How Will The “Green List” Decision Impact Travel Stocks?
Aside from the obvious nightmare that holidaymakers who were sunning themselves in Portugal experienced when the UK government did a U-turn and decided that it was no longer safe to travel to this country, the implications for travel stocks could be huge.
The fact that the government removed Portugal from its so-called green list, which is a tiny list of destinations that do not require you to self-isolate if you return from a holiday there, the decision to switch Portugal from green to amber has prompted a predictable scramble.
Widespread Drop In Prices
Not surprisingly, the swiftness of the government’s decision and the universal shock and disappointment from everyone from tourists to financial traders that greeted the decision saw stocks in the travel sector tumble.
Whether you are looking to trade stocks from IAG (British Airways), budget airlines like Ryanair and EasyJet, or travel companies such as TUI, tour operators and airlines dropped more than £2bn in value as a result of Portugal being removed from the green list.
More Clarity Required
There has been almost universal condemnation of the decision from companies in this sector, with TUI saying that removing Portugal from the green list caused “untold damage” to confidence and holidaymakers’ willingness to book.
Ryanair shed 4.5% in response to the news.

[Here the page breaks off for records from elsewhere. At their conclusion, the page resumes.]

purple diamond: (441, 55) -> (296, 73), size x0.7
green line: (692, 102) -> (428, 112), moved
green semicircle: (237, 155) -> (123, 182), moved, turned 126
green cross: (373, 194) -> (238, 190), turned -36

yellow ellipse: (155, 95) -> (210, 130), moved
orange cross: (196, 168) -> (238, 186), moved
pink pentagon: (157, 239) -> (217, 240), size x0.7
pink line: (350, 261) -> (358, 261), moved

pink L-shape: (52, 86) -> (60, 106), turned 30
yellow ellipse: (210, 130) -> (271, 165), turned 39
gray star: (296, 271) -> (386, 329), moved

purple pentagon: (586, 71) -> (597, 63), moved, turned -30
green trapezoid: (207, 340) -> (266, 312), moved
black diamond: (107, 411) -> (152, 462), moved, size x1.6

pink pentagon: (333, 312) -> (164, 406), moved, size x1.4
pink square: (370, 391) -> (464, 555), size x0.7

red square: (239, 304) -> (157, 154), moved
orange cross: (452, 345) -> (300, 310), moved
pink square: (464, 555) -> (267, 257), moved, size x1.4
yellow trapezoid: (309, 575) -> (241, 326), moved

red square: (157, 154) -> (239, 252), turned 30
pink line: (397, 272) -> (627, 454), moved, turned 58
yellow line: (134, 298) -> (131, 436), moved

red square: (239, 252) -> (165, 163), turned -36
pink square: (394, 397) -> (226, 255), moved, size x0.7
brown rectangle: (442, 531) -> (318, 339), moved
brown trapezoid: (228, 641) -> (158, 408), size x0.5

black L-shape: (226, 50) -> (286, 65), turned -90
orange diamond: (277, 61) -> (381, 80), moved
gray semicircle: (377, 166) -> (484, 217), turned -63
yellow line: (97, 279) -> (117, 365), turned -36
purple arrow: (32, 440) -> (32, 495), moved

That is not surprising when you consider that they had just lost one of their primary sources of revenue from holidaymakers.

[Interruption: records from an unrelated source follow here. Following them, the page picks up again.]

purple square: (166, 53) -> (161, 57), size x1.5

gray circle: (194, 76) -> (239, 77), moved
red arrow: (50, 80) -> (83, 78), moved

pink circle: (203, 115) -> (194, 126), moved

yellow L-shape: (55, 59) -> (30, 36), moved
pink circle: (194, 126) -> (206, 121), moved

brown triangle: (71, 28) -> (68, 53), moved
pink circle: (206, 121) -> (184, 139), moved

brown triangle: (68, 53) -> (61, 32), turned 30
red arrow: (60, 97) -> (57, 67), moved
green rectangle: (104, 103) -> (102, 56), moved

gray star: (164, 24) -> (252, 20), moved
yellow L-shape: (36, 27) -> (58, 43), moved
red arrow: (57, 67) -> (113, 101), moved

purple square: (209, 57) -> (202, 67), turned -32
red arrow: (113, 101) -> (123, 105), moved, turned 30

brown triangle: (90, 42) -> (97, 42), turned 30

The carnage caused by removing Portugal from the green list obviously had wider implications for the tourism industry. It had been hoped that the sector would enjoy a recovery in bookings once that country had set the trend of being open for business.
The travel sector will be very interesting to watch over the coming weeks and any signs of a late summer revival in fortunes with vaccination rollouts offering some hope could see stocks respond to good news.
Alternatively, with aircraft fleets spending a lot of time in their hangar rather than in the skies, the amount of cash reserves airline companies will eat through can only intensify their problems.
It is going to be interesting to see how much of that £2bn is recovered across travel stocks.